Collected data:
^^^^^^^^

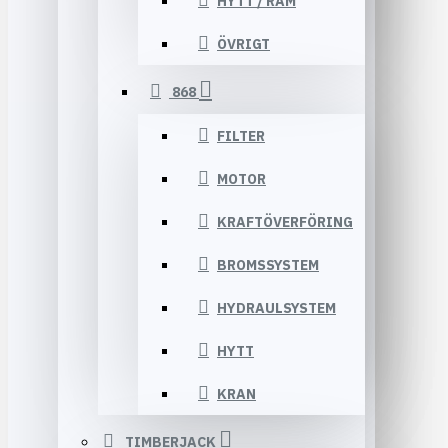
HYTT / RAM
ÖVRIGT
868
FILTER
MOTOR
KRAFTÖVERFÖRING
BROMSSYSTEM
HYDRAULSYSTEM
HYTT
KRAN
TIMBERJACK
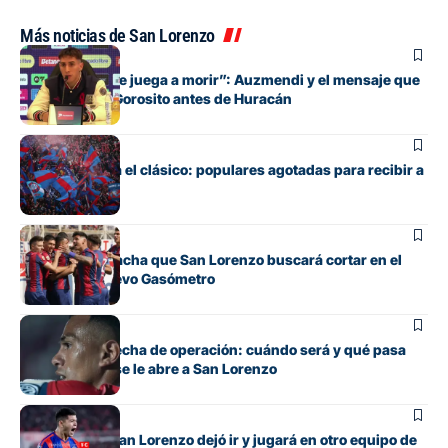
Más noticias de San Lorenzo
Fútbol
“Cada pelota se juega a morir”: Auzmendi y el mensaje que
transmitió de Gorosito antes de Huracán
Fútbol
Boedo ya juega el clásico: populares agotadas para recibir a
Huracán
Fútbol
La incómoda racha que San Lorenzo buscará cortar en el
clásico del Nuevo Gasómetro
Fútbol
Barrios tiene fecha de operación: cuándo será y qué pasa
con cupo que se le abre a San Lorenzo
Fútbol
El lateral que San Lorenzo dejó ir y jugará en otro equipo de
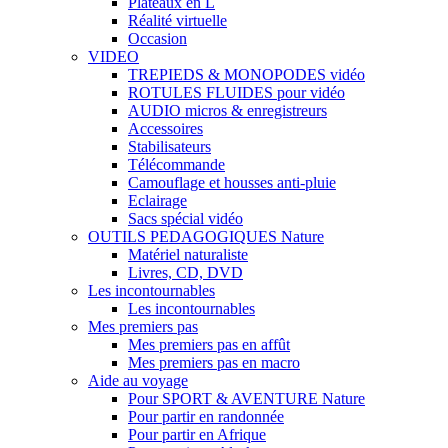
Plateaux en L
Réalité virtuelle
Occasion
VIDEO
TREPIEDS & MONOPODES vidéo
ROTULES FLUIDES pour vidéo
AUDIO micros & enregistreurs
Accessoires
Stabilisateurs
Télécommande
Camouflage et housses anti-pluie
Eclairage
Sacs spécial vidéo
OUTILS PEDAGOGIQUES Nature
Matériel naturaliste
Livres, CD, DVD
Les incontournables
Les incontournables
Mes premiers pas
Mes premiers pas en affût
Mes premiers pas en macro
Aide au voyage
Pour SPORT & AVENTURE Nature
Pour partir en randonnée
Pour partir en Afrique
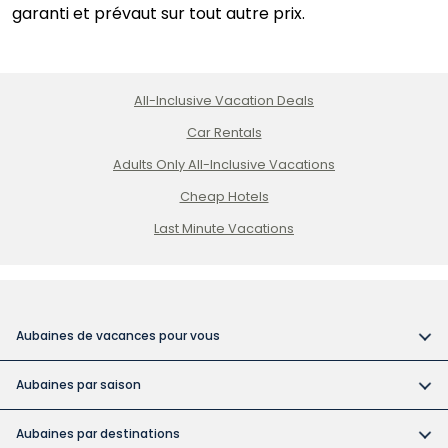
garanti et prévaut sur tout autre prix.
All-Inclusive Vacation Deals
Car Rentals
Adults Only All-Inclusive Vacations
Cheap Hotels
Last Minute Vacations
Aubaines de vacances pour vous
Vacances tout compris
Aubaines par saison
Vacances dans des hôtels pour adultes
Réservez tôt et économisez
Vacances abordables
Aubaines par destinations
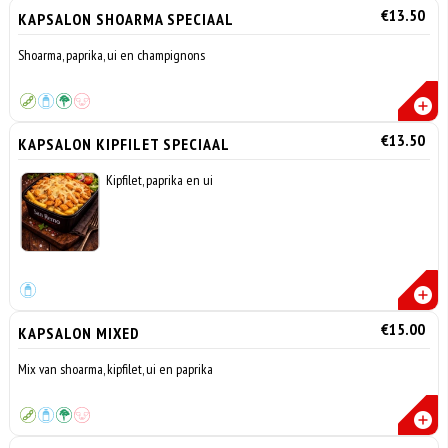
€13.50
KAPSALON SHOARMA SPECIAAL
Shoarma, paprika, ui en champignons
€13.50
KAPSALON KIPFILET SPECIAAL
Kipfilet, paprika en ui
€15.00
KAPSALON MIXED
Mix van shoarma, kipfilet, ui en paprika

^^^^^^^^

- Exercise -
Only the lines from the one holding "KAPSALON SHOARMA SPECIAAL" through the final line of the entries, both included, should be given again, word for word.

- Result for this task -
KAPSALON SHOARMA SPECIAAL
Shoarma, paprika, ui en champignons
€13.50
KAPSALON KIPFILET SPECIAAL
Kipfilet, paprika en ui
€15.00
KAPSALON MIXED
Mix van shoarma, kipfilet, ui en paprika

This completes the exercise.